演出というものを勉強させて貰ったのもこの団体でのこと。躓いたり折れそうになったりしながらなんとか皆に助けて貰って一つ一つ仕上げていった。当時からオペラをやっていたため、そしてその難解さをなんとかしたいと考えていたこともあり、このミュージカルにオペラの題材を取り込んでより分かりやすいものに仕上げたのも思い出す。「ラ・ボエーム」を題材にした時は、出口でお客様を送り出すとき何人もの方が涙をふきふき出てこられ、ご挨拶も十分出来なかった記憶がある。当時ボイトレで参加してくれていたI先生は、「見る人全員を泣かせる演出が必要だよ。」とアドバイスをくれたが、ほぼ期待通りになったようだった。

そして今日は偶然「真夏の夜の夢」をやったときの集合写真が出てきてギョギョギョ。凄いメイクで一人場所を取っている。そりゃあ森の妖精の女王タイターニアの役だから仕方が無いんだけど。

で、今FBを覗いていて普段見ないところを見ることになり、ちぇちの書き込みを今更見ることになった。こんなのメンバーがいつ投稿してくれていたのか全く知らなかったが、全国のオペラ団体の人達がこれを見に来てくれているではないか。かなり興味を持ってくれていたんだと分かる。以前の公演チラシや練習風景など、色々あってつい見てしまうが、こういうのはいつか消えて仕舞うんだろうなあ。

兎に角、こういう舞台を作るのは一人や二人では絶対出来ない。沢山の人々が同じ一点を見ながら完成させていく物だ。作品を周辺で支えてくれる人達も大勢必要だ。照明音響舞台製作、、、一本の作品を作ることは一大事業なのだ。

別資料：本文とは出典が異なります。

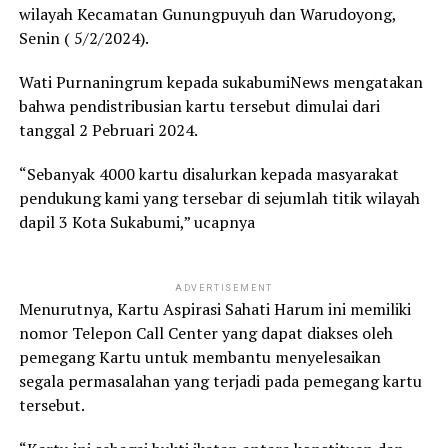
wilayah Kecamatan Gunungpuyuh dan Warudoyong,
Senin ( 5/2/2024).
Wati Purnaningrum kepada sukabumiNews mengatakan
bahwa pendistribusian kartu tersebut dimulai dari
tanggal 2 Pebruari 2024.
“Sebanyak 4000 kartu disalurkan kepada masyarakat
pendukung kami yang tersebar di sejumlah titik wilayah
dapil 3 Kota Sukabumi,” ucapnya
ADVERTISEMENT
Menurutnya, Kartu Aspirasi Sahati Harum ini memiliki
nomor Telepon Call Center yang dapat diakses oleh
pemegang Kartu untuk membantu menyelesaikan
segala permasalahan yang terjadi pada pemegang kartu
tersebut.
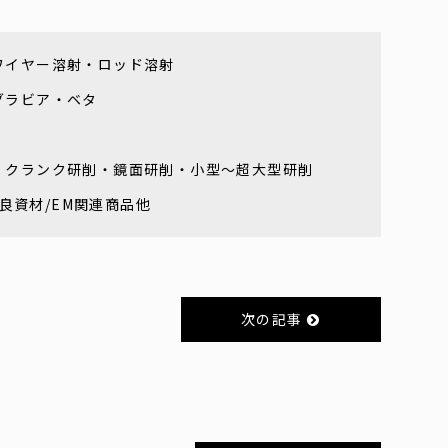
ワイヤー溶射・ロッド溶射
グラビア・ベタ
・クランク研削・鏡面研削・小型～超大型研削
改良資材/EM関連商品他
次の記事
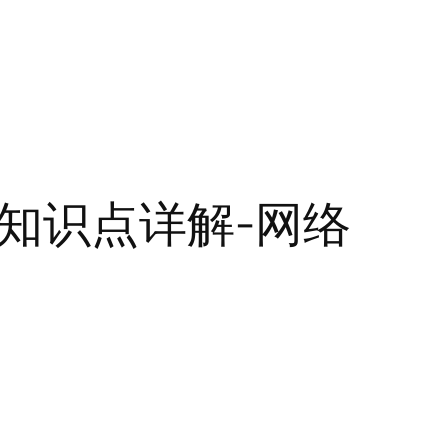
ide知识点详解-网络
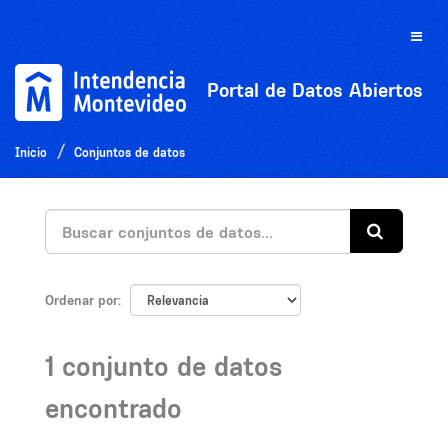
Ir
al
Toggle
contenido
naviga
Portal de Datos Abiertos
Inicio
Conjuntos de datos
Ordenar por
1 conjunto de datos
encontrado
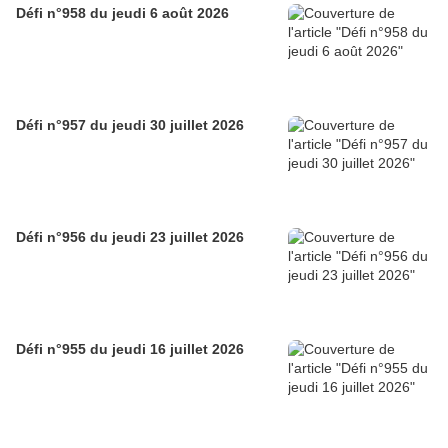
Défi n°958 du jeudi 6 août 2026
Défi n°957 du jeudi 30 juillet 2026
Défi n°956 du jeudi 23 juillet 2026
Défi n°955 du jeudi 16 juillet 2026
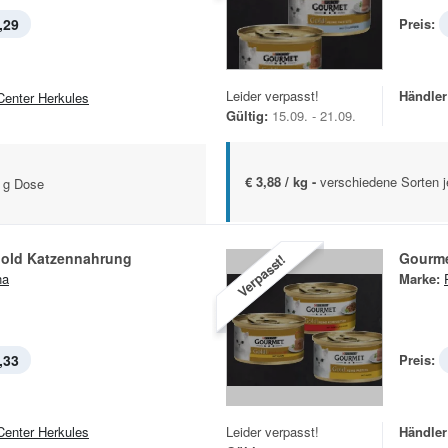
,29
Preis:
Leider verpasst!
Händler
Center Herkules
Gültig:
15.09. - 21.09.
€ 3,88 / kg -
verschiedene Sorten 
5 g Dose
old Katzennahrung
Gourme
Verpasst!
na
Marke:
,33
Preis:
Center Herkules
Leider verpasst!
Händler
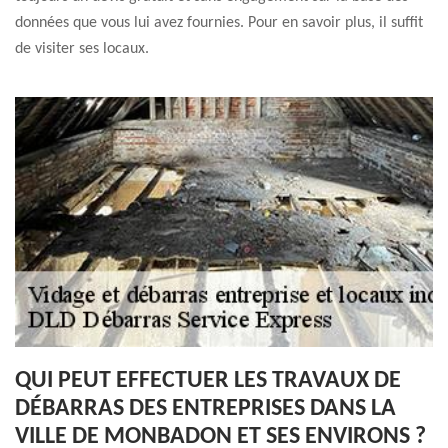
données que vous lui avez fournies. Pour en savoir plus, il suffit
de visiter ses locaux.
QUI PEUT EFFECTUER LES TRAVAUX DE
DÉBARRAS DES ENTREPRISES DANS LA
VILLE DE MONBADON ET SES ENVIRONS ?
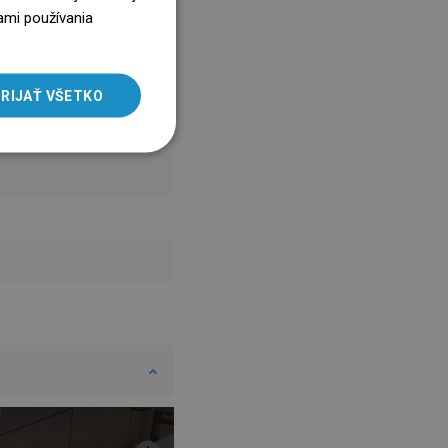
ENGLISH
ami používania
SLOVAK
LITHUANIAN
RIJAŤ VŠETKO
ROMANIAN
HUNGARIAN
FRENCH
ITALIAN
SPANISH
UKRAINIAN
BULGARIAN
ESTONIAN
DUTCH
LATVIAN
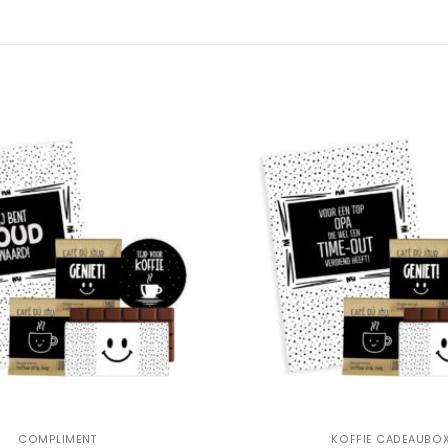
Add to
Wishlist
+
COMPLIMENT
KOFFIE CADEAUBO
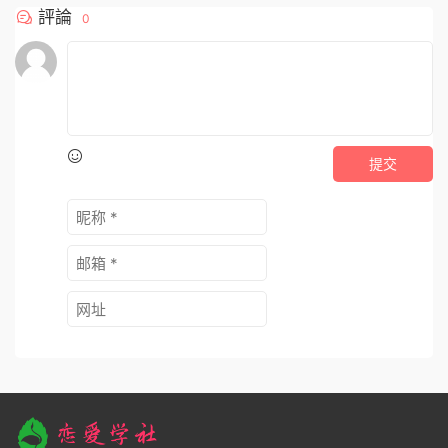
評論
0
提交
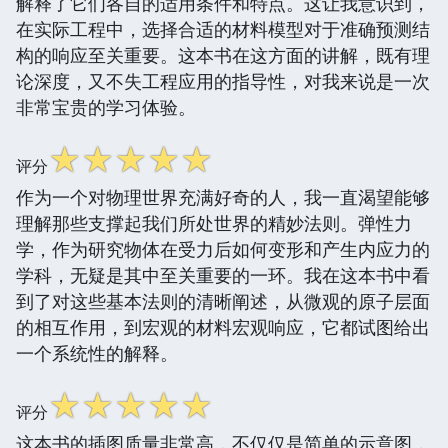
解释了它们各自的适用条件和特点。这让我意识到，
在实际工程中，选择合适的材料模型对于准确预测结
构的响应至关重要。这本书在这方面的讲解，既有理
论深度，又不失工程应用的指导性，对我来说是一次
非常宝贵的学习体验。
☆
☆
☆
☆
☆
评分
作为一个对物理世界充满好奇的人，我一直渴望能够
理解那些支撑起我们所处世界的精妙法则。弹性力
学，作为研究物体在受力后如何变形和产生内应力的
学科，无疑是其中至关重要的一环。我在这本书中看
到了对这些基本法则的清晰阐述，从微观的原子层面
的相互作用，到宏观的材料宏观响应，它都试图给出
一个系统性的解释。
☆
☆
☆
☆
☆
评分
这本书的插图质量非常高，不仅仅是简单的示意图，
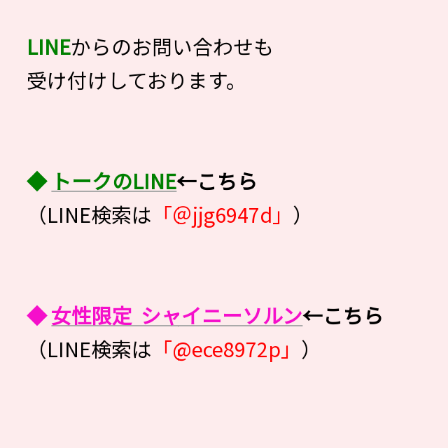
LINE
からのお問い合わせも
受け付けしております。
◆
トークのLINE
←こちら
（LINE検索は
「＠jjg6947d」
）
◆
女性限定 シャイニーソルン
←こちら
（LINE検索は
「@ece8972p」
）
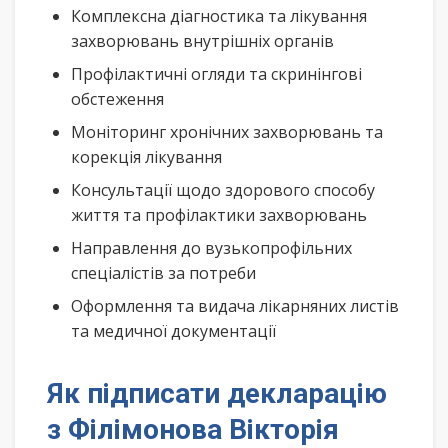
Комплексна діагностика та лікування
захворювань внутрішніх органів
Профілактичні огляди та скринінгові
обстеження
Моніторинг хронічних захворювань та
корекція лікування
Консультації щодо здорового способу
життя та профілактики захворювань
Направлення до вузькопрофільних
спеціалістів за потреби
Оформлення та видача лікарняних листів
та медичної документації
Як підписати декларацію
з Філімонова Вікторія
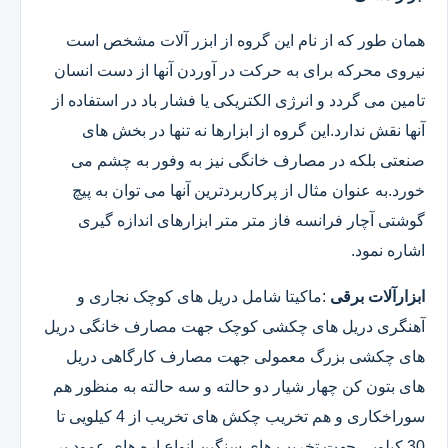
همان طور که از نام این گروه از ابزر آلات مشخص است
نیروی محرکه برای به حرکت در آوردن آنها از دست انسان
تامین می گردد و انرژی الکتریکی یا فشار باد در استفاده از
آنها نقش ندارد.این گروه از ابزارها نه تنها در بخش های
صنعتی بلکه در مصارف خانگی نیز به وفور به چشم می
خورد.به عنوان مثال از پرکاربردترین آنها می توان به پیچ
گوشتی آچار فرانسه فاز متر متر ابزارهای اندازه گیری
اشاره نمود.
ابزارآلات برقی
:ماکیتا شامل دریل های کوچک نجاری و
آهنگری دریل های چکشی کوچک جهت مصارف خانگی دریل
های چکشی بزرگ معمولی جهت مصارف کارگاهی دریل
های بتون کن چهار شیار دو حالته و سه حالته به منظور هم
سوراخکاری و هم تخریب چکش های تخریب از 4 کیلویی تا
30 کیلویی جهت تخریب های سنگین انواع اره های عمود بر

オペラに関して言えば、我々のようなアマチュアでさえ、一度に50人以上、時には100人の人が関わるのだ。今思えば恐ろしいくらいのものだが、必死になると結果は考えないで突っ走る自分のような人間がいて、踊る阿呆を作り出す。

振り返れば我が人生、なんと色とりどりだったことか。

と思う矢先、東京から帰ってきたお嬢が言うには、「お母さん、生涯現役の人は凄いよ!まだまだやることが在るんじゃないの?」と今回の旅で接触してきた人々のことを話題にする。自分自身もかなり刺激を受けて帰ったらしく、「孤独に歌の世界を追求し続けることだと思う。」とかしおらしいことを言ってる。確かにそうなんだけどねえ。はてさて?